En écrivant sur ce thème de la providence, retrouvé dans les correspondances de ma mère, j'ai eu cette intuition que cela avait une petite importance. Il en va souvent ainsi pour les billets de ce blog, dont je rappelle qu'il est surtout destiné à mon propre cheminement personnel, relaté dans cet endroit ouvert à la lecture. (Voir le billet N° 1 qui présente l'objectif de ce blog).
C'était sans doute plus important que ce que j'entrevoyais.

En effet ma petite méditation commence à générer un effet important dans ce que je viens d'appeler la réhabilitation de ma mère en moi. C'était la dernière zone obscure de mon histoire affective d'enfance qui était restée, si je puis dire « en plan ». Je souffrais intérieurement que toutes mes tentatives pour progresser se soldaient par un échec ces dernières années. Comme s'il me fallait simplement accepter que cela ne se ferait pas. Mais c'était une acceptation lourde, alors que la véritable acceptation transcende vers un plus. À présent j'ai trouvé la porte de sortie, ou plutôt la porte d'entrée, … enfin une porte à double battant !
En effet, je lui dois d'avoir reçu cette confiance assez viscérale. Mais je n'avais pas la conscience de ce dépôt en moi. Ou plutôt je n'avais pas la conscience qu'elle y était « pour quelque chose ». Or ce constat est à mes yeux majeur de sa fonction maternelle qui me semblait avoir tellement été défaillante… et il y eut évidemment les défaillances non négligeables. Mais je ne voyais guère grand chose de positif. Désormais je vois les très bons aspects.
Reste à me laisser imprégner d’elle, comme je me suis laissé imprégner du chemin intérieur que mon père m'a permis d'effectuer, tant de son vivant que depuis 26 ans qu'il est décédé.

Pour faire simple, j’ai maintenant la porte ouverte sur l’amour de ma mère. Mon amour envers elle, car son amour pour moi existait, je le percevais à travers ses maladresses, mais moi, je détestais ma mère…. et je ne voudrais pas trop mourir avant d’avoir renoué cette relation, simplement pour ma paix et mon bonheur…. 

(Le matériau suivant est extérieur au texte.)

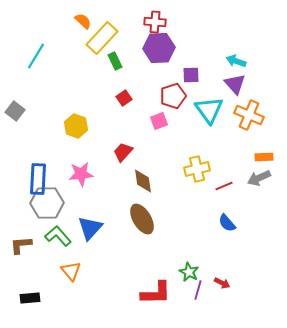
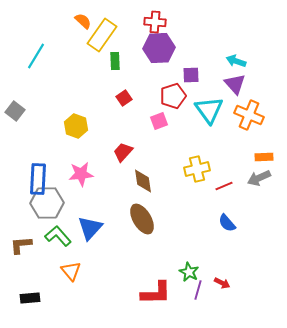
yellow rectangle: moved 3 px up; rotated 8 degrees counterclockwise
green rectangle: rotated 24 degrees clockwise
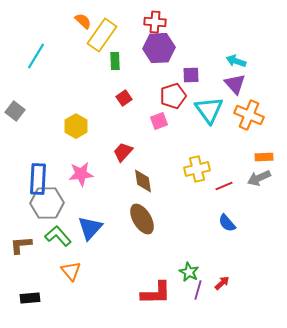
yellow hexagon: rotated 10 degrees clockwise
red arrow: rotated 70 degrees counterclockwise
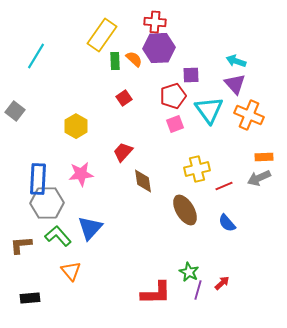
orange semicircle: moved 51 px right, 38 px down
pink square: moved 16 px right, 3 px down
brown ellipse: moved 43 px right, 9 px up
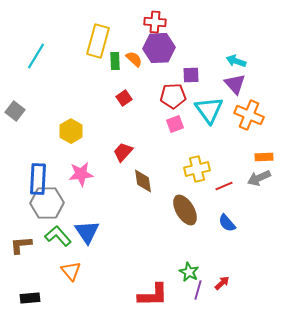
yellow rectangle: moved 4 px left, 6 px down; rotated 20 degrees counterclockwise
red pentagon: rotated 15 degrees clockwise
yellow hexagon: moved 5 px left, 5 px down
blue triangle: moved 3 px left, 4 px down; rotated 16 degrees counterclockwise
red L-shape: moved 3 px left, 2 px down
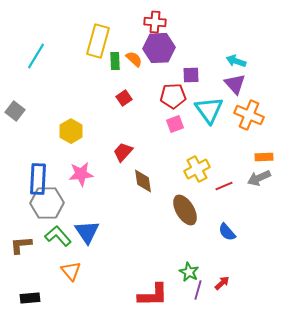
yellow cross: rotated 15 degrees counterclockwise
blue semicircle: moved 9 px down
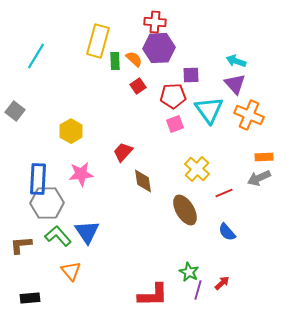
red square: moved 14 px right, 12 px up
yellow cross: rotated 20 degrees counterclockwise
red line: moved 7 px down
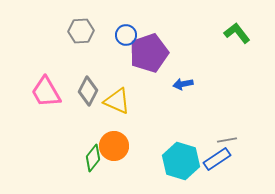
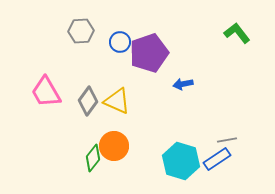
blue circle: moved 6 px left, 7 px down
gray diamond: moved 10 px down; rotated 8 degrees clockwise
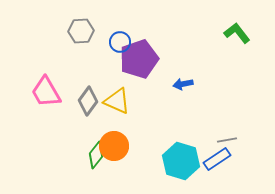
purple pentagon: moved 10 px left, 6 px down
green diamond: moved 3 px right, 3 px up
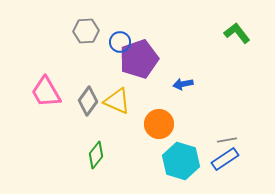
gray hexagon: moved 5 px right
orange circle: moved 45 px right, 22 px up
blue rectangle: moved 8 px right
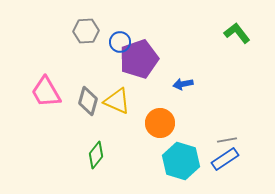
gray diamond: rotated 20 degrees counterclockwise
orange circle: moved 1 px right, 1 px up
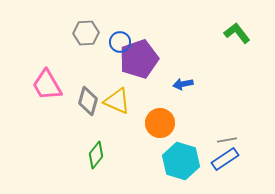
gray hexagon: moved 2 px down
pink trapezoid: moved 1 px right, 7 px up
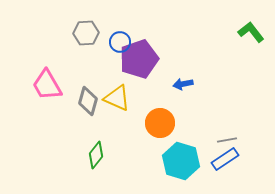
green L-shape: moved 14 px right, 1 px up
yellow triangle: moved 3 px up
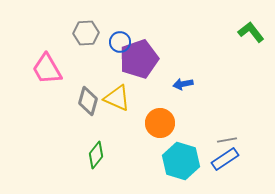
pink trapezoid: moved 16 px up
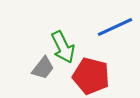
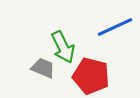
gray trapezoid: rotated 105 degrees counterclockwise
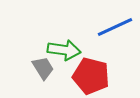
green arrow: moved 1 px right, 3 px down; rotated 56 degrees counterclockwise
gray trapezoid: rotated 35 degrees clockwise
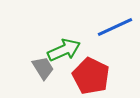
green arrow: rotated 32 degrees counterclockwise
red pentagon: rotated 12 degrees clockwise
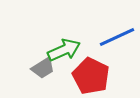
blue line: moved 2 px right, 10 px down
gray trapezoid: rotated 90 degrees clockwise
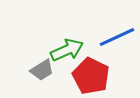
green arrow: moved 3 px right
gray trapezoid: moved 1 px left, 2 px down
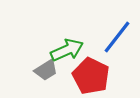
blue line: rotated 27 degrees counterclockwise
gray trapezoid: moved 4 px right
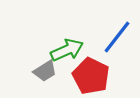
gray trapezoid: moved 1 px left, 1 px down
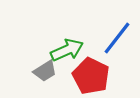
blue line: moved 1 px down
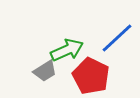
blue line: rotated 9 degrees clockwise
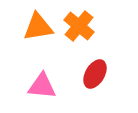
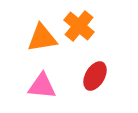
orange triangle: moved 4 px right, 11 px down
red ellipse: moved 2 px down
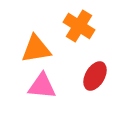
orange cross: rotated 8 degrees counterclockwise
orange triangle: moved 6 px left, 11 px down
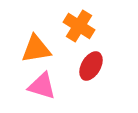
red ellipse: moved 4 px left, 10 px up
pink triangle: rotated 12 degrees clockwise
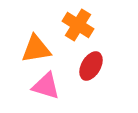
orange cross: moved 1 px left, 1 px up
pink triangle: moved 4 px right
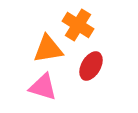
orange triangle: moved 12 px right
pink triangle: moved 3 px left, 1 px down
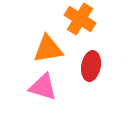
orange cross: moved 2 px right, 6 px up
red ellipse: rotated 20 degrees counterclockwise
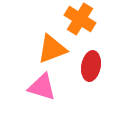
orange triangle: moved 4 px right; rotated 12 degrees counterclockwise
pink triangle: moved 1 px left
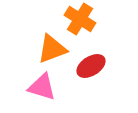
red ellipse: rotated 48 degrees clockwise
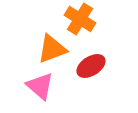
pink triangle: moved 2 px left, 1 px up; rotated 24 degrees clockwise
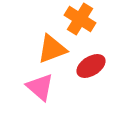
pink triangle: moved 1 px down
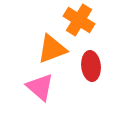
orange cross: moved 1 px left, 1 px down
red ellipse: rotated 64 degrees counterclockwise
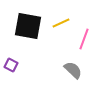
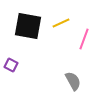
gray semicircle: moved 11 px down; rotated 18 degrees clockwise
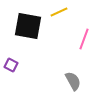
yellow line: moved 2 px left, 11 px up
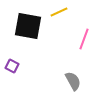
purple square: moved 1 px right, 1 px down
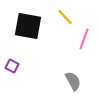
yellow line: moved 6 px right, 5 px down; rotated 72 degrees clockwise
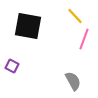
yellow line: moved 10 px right, 1 px up
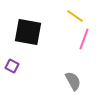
yellow line: rotated 12 degrees counterclockwise
black square: moved 6 px down
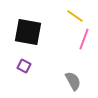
purple square: moved 12 px right
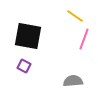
black square: moved 4 px down
gray semicircle: rotated 66 degrees counterclockwise
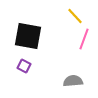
yellow line: rotated 12 degrees clockwise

Il est assez probable que cette nouveauté transparaisse dans l'un ou l'autre des billets qui pourraient venir dans la suite de ce blog.

8 commentaires:

  1. J'ai mis du temps avant de me décider à écrire ce qui remue en moi, suite à cette lecture...
    Il faut accepter de lire par "l'intérieur" de soi pour espérer comprendre un peu du profond de ce billet
    Ton guide intérieur, dis-tu est "qqun qui m'habite". C'est fort comme expression...Qui donc m'habite sinon ce qui, en moi, reçu d'ailleurs me guide de l'intérieur?
    J'ai pensé à l'Esprit, le souffle de Vie...promis à chacun paar Jésus...
    Tu parles de flash reçu, je n'ai jamais eu/reçu de flash, mais plutôt une imprégnation lente, de plus en plus profonde de ce Souffle de vie: Inspiration, expiration, Souffle qui donne la vie en continu, et ce souffle je le reçois seconde après seconde
    Alors oui je comprends bien quand tu parles de négligence, relâchement, distraction, qui provoque une distanciation de ce Souffle qui pourtant me fait vivre
    Quand je m'en rends compte, alors je peux sciemment me remettre dans le sillage de l'Esprit reçu d'ailleurs et bienfaisant... et alors on se sent bien, on se sent revivre
    (Ces derniers temps j'ai été rattrapée par un épisode dépressif. Outre le médicament qu'il me fallait prendre, j'ai opéré un retour à ma source profonde, qui fait partie de moi, mais que je reçois de l'Esprit/Souffle.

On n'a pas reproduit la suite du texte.